### [Aim of the task]
The answer should be each line from the entries below that has the word "desktop" in it.

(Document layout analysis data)
————————
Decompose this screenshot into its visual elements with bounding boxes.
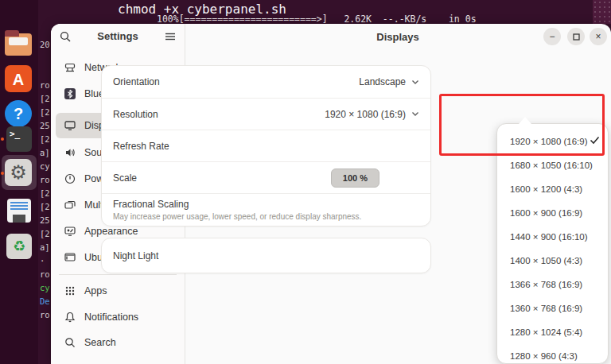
resolution-row: Resolution 1920 × 1080 (16:9) bbox=[102, 98, 430, 130]
popover-arrow bbox=[519, 117, 531, 124]
terminal-fragment: ro bbox=[40, 79, 52, 92]
apps-grid-icon bbox=[64, 285, 76, 297]
close-button[interactable]: × bbox=[590, 28, 607, 45]
option-label: 1360 × 768 (16:9) bbox=[510, 304, 582, 313]
dock-item-ubuntu-software[interactable]: A bbox=[5, 65, 33, 94]
night-light-label: Night Light bbox=[113, 250, 158, 261]
gear-icon: ⚙ bbox=[5, 159, 32, 186]
dock-item-files[interactable] bbox=[5, 30, 33, 59]
running-indicator-dot bbox=[1, 172, 4, 175]
terminal-fragment: De bbox=[40, 295, 52, 308]
resolution-option[interactable]: 1600 × 900 (16:9) bbox=[497, 201, 608, 225]
resolution-option[interactable]: 1400 × 1050 (4:3) bbox=[497, 249, 608, 273]
floppy-disk-icon bbox=[7, 199, 31, 223]
resolution-option[interactable]: 1680 × 1050 (16:10) bbox=[497, 153, 608, 177]
option-label: 1600 × 900 (16:9) bbox=[510, 208, 582, 218]
option-label: 1920 × 1080 (16:9) bbox=[510, 137, 588, 146]
search-icon bbox=[64, 336, 76, 349]
dock-item-terminal[interactable]: >_ bbox=[5, 125, 33, 153]
resolution-option[interactable]: 1600 × 1200 (4:3) bbox=[497, 177, 608, 201]
terminal-fragment: [2 bbox=[40, 106, 52, 119]
terminal-fragment: ro bbox=[40, 268, 52, 281]
option-label: 1680 × 1050 (16:10) bbox=[510, 161, 593, 170]
option-label: 1366 × 768 (16:9) bbox=[510, 280, 582, 289]
orientation-row: Orientation Landscape bbox=[102, 66, 430, 98]
resolution-option[interactable]: 1440 × 900 (16:10) bbox=[497, 225, 608, 249]
orientation-label: Orientation bbox=[113, 76, 160, 87]
resolution-dropdown[interactable]: 1920 × 1080 (16:9) bbox=[325, 109, 419, 120]
sidebar-item-notifications[interactable]: Notifications bbox=[56, 305, 180, 329]
terminal-fragment: ro bbox=[40, 308, 52, 322]
resolution-option[interactable]: 1280 × 1024 (5:4) bbox=[497, 320, 608, 344]
settings-window: Settings Network Bluetooth Displays bbox=[51, 24, 611, 364]
sidebar-divider bbox=[59, 274, 177, 275]
sidebar-header: Settings bbox=[51, 24, 185, 49]
resolution-dropdown-menu: 1920 × 1080 (16:9) 1680 × 1050 (16:10) 1… bbox=[496, 123, 609, 364]
hamburger-menu-icon[interactable] bbox=[164, 30, 177, 43]
resolution-option[interactable]: 1366 × 768 (16:9) bbox=[497, 273, 608, 296]
minimize-button[interactable]: − bbox=[543, 28, 561, 45]
sidebar-item-label: Appearance bbox=[84, 226, 138, 237]
sidebar-item-search[interactable]: Search bbox=[56, 331, 180, 354]
network-icon bbox=[64, 61, 76, 74]
option-label: 1440 × 900 (16:10) bbox=[510, 232, 588, 242]
running-indicator-dot bbox=[1, 137, 4, 141]
terminal-progress-line: 100%[========================>] 2.62K --… bbox=[157, 14, 477, 25]
terminal-fragment: ro bbox=[40, 173, 52, 187]
terminal-fragment: [2 bbox=[40, 92, 52, 106]
orientation-dropdown[interactable]: Landscape bbox=[359, 76, 419, 87]
sidebar-item-label: Notifications bbox=[84, 312, 138, 323]
chevron-down-icon bbox=[411, 79, 419, 85]
scale-100-button[interactable]: 100 % bbox=[331, 168, 379, 188]
speaker-icon bbox=[64, 146, 76, 159]
ubuntu-desktop-icon bbox=[64, 251, 76, 264]
option-label: 1280 × 960 (4:3) bbox=[510, 351, 578, 361]
terminal-left-fragments: 20 ro [2 [2 25 [2 a] cy ro [2 [2 25 [2 a… bbox=[40, 38, 52, 324]
terminal-fragment: a] bbox=[40, 241, 52, 254]
refresh-rate-row: Refresh Rate bbox=[102, 130, 430, 161]
resolution-option[interactable]: 1280 × 960 (4:3) bbox=[497, 344, 608, 364]
display-settings-card: Orientation Landscape Resolution 1920 × … bbox=[101, 65, 431, 227]
bluetooth-icon bbox=[64, 87, 76, 100]
terminal-fragment: 25 bbox=[40, 119, 52, 133]
terminal-fragment: · bbox=[40, 254, 52, 268]
fractional-scaling-subtitle: May increase power usage, lower speed, o… bbox=[113, 212, 361, 221]
option-label: 1400 × 1050 (4:3) bbox=[510, 256, 582, 265]
bell-icon bbox=[64, 311, 76, 323]
terminal-fragment: a] bbox=[40, 146, 52, 160]
desktop-wallpaper-corner bbox=[593, 0, 611, 24]
help-icon: ? bbox=[5, 100, 32, 127]
orientation-value: Landscape bbox=[359, 76, 406, 87]
option-label: 1280 × 1024 (5:4) bbox=[510, 327, 582, 337]
option-label: 1600 × 1200 (4:3) bbox=[510, 184, 582, 194]
dock-item-trash[interactable]: ♻ bbox=[5, 232, 33, 261]
sidebar-item-label: Search bbox=[84, 337, 116, 348]
night-light-row[interactable]: Night Light bbox=[102, 238, 430, 273]
files-icon bbox=[5, 33, 32, 56]
terminal-fragment: 25 bbox=[40, 214, 52, 227]
resolution-option-selected[interactable]: 1920 × 1080 (16:9) bbox=[497, 130, 608, 153]
night-light-card[interactable]: Night Light bbox=[101, 238, 431, 273]
terminal-fragment: [2 bbox=[40, 133, 52, 146]
resolution-option[interactable]: 1360 × 768 (16:9) bbox=[497, 296, 608, 320]
multitasking-icon bbox=[64, 199, 76, 211]
terminal-fragment bbox=[40, 52, 52, 65]
terminal-fragment: [2 bbox=[40, 227, 52, 241]
sidebar-item-apps[interactable]: Apps bbox=[56, 279, 180, 303]
terminal-fragment: 20 bbox=[40, 38, 52, 52]
dock-item-settings[interactable]: ⚙ bbox=[5, 159, 33, 188]
refresh-rate-label: Refresh Rate bbox=[113, 141, 169, 152]
chevron-down-icon bbox=[411, 111, 419, 117]
power-icon bbox=[64, 172, 76, 185]
dock-item-text-editor[interactable] bbox=[5, 196, 33, 225]
maximize-button[interactable] bbox=[567, 28, 585, 45]
appearance-icon bbox=[64, 225, 76, 238]
checkmark-icon bbox=[590, 136, 600, 145]
fractional-scaling-label: Fractional Scaling bbox=[113, 199, 361, 210]
sidebar-item-partial[interactable] bbox=[56, 359, 180, 364]
display-icon bbox=[64, 119, 76, 132]
resolution-label: Resolution bbox=[113, 109, 158, 120]
sidebar-item-label: Apps bbox=[84, 285, 107, 296]
resolution-value: 1920 × 1080 (16:9) bbox=[325, 109, 406, 120]
terminal-fragment: cy bbox=[40, 281, 52, 295]
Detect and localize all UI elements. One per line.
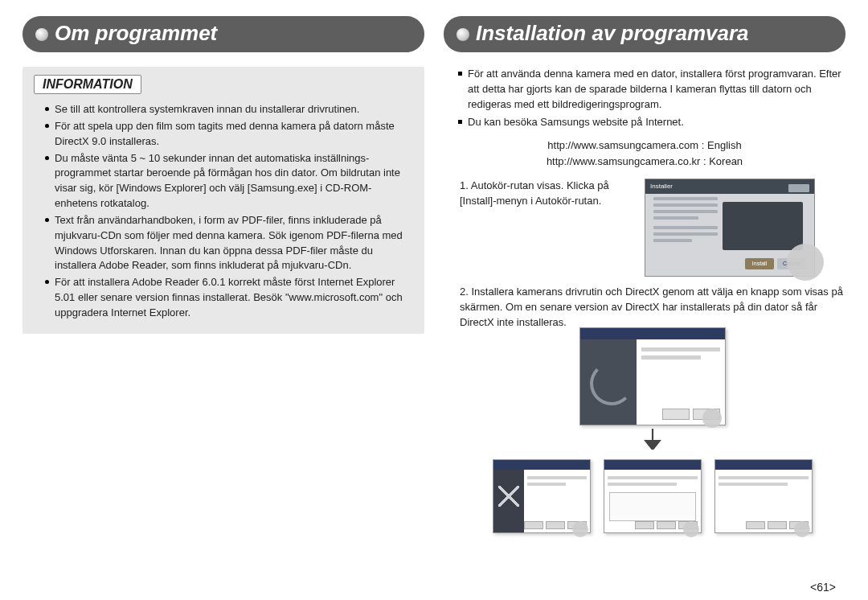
directx-screenshots-row: [460, 459, 845, 533]
cursor-highlight-icon: [794, 521, 810, 537]
directx-screenshot: [493, 459, 591, 533]
installer-text-block: [653, 197, 718, 253]
directx-logo-icon: [498, 486, 519, 507]
right-column: Installation av programvara För att anvä…: [444, 16, 845, 600]
cursor-highlight-icon: [702, 409, 722, 428]
cursor-highlight-icon: [787, 244, 824, 281]
install-steps: 1. Autokör-rutan visas. Klicka på [Insta…: [444, 179, 845, 532]
installer-install-button: Install: [745, 258, 774, 269]
info-item: För att spela upp den film som tagits me…: [45, 119, 413, 150]
page-number: <61>: [810, 581, 836, 594]
left-title: Om programmet: [55, 21, 410, 46]
step-2-text: 2. Installera kamerans drivrutin och Dir…: [460, 285, 845, 331]
info-item: För att installera Adobe Reader 6.0.1 ko…: [45, 275, 413, 321]
link-korean: http://www.samsungcamera.co.kr : Korean: [444, 154, 845, 170]
information-box: INFORMATION Se till att kontrollera syst…: [23, 67, 424, 334]
manual-page: Om programmet INFORMATION Se till att ko…: [0, 0, 868, 600]
installer-header: Installer: [650, 182, 673, 191]
left-column: Om programmet INFORMATION Se till att ko…: [23, 16, 424, 600]
install-arrow-icon: [590, 362, 633, 405]
link-english: http://www.samsungcamera.com : English: [444, 138, 845, 154]
section-title-pill: Om programmet: [23, 16, 424, 52]
installer-titlebar: [580, 328, 725, 339]
intro-list: För att använda denna kamera med en dato…: [444, 67, 845, 129]
website-links: http://www.samsungcamera.com : English h…: [444, 138, 845, 169]
step-1: 1. Autokör-rutan visas. Klicka på [Insta…: [460, 179, 845, 277]
camera-product-image: [723, 202, 803, 250]
info-item: Se till att kontrollera systemkraven inn…: [45, 102, 413, 117]
step-1-text: 1. Autokör-rutan visas. Klicka på [Insta…: [460, 179, 637, 209]
information-list: Se till att kontrollera systemkraven inn…: [34, 102, 413, 321]
right-title: Installation av programvara: [476, 21, 831, 46]
pill-dot-icon: [457, 28, 469, 41]
directx-screenshot: [604, 459, 702, 533]
intro-item: Du kan besöka Samsungs website på Intern…: [458, 115, 845, 130]
installer-screenshot: Installer Install Cancel: [645, 179, 815, 277]
pill-dot-icon: [35, 28, 48, 41]
cursor-highlight-icon: [683, 521, 699, 537]
installer-side-panel: [580, 339, 637, 425]
info-item: Text från användarhandboken, i form av P…: [45, 213, 413, 273]
samsung-logo-icon: [788, 184, 809, 192]
step-2: 2. Installera kamerans drivrutin och Dir…: [460, 285, 845, 532]
wizard-screenshot-top: [579, 327, 726, 425]
section-title-pill: Installation av programvara: [444, 16, 845, 52]
cursor-highlight-icon: [572, 521, 588, 537]
arrow-down-icon: [460, 429, 845, 454]
intro-item: För att använda denna kamera med en dato…: [458, 67, 845, 113]
information-label: INFORMATION: [34, 75, 141, 94]
info-item: Du måste vänta 5 ~ 10 sekunder innan det…: [45, 151, 413, 212]
directx-screenshot: [714, 459, 813, 533]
————————
### [Answer box]
ubuntu-desktop-icon bbox=[64, 251, 76, 264]
desktop-wallpaper-corner bbox=[593, 0, 611, 24]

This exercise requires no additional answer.